Requirement:
Where a picture occurs in the data, omit it, and copy all remaining data exactly.

Available data:

★ ★ ★ ★ ★

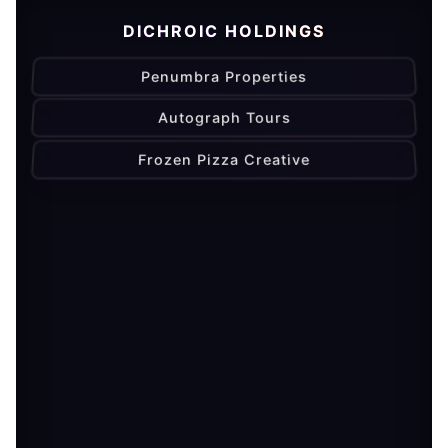
DICHROIC HOLDINGS
Penumbra Properties
Autograph Tours
Frozen Pizza Creative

★ ★ ★ ★ ★

Exercise result:
DICHROIC HOLDINGS
Penumbra Properties
Autograph Tours
Frozen Pizza Creative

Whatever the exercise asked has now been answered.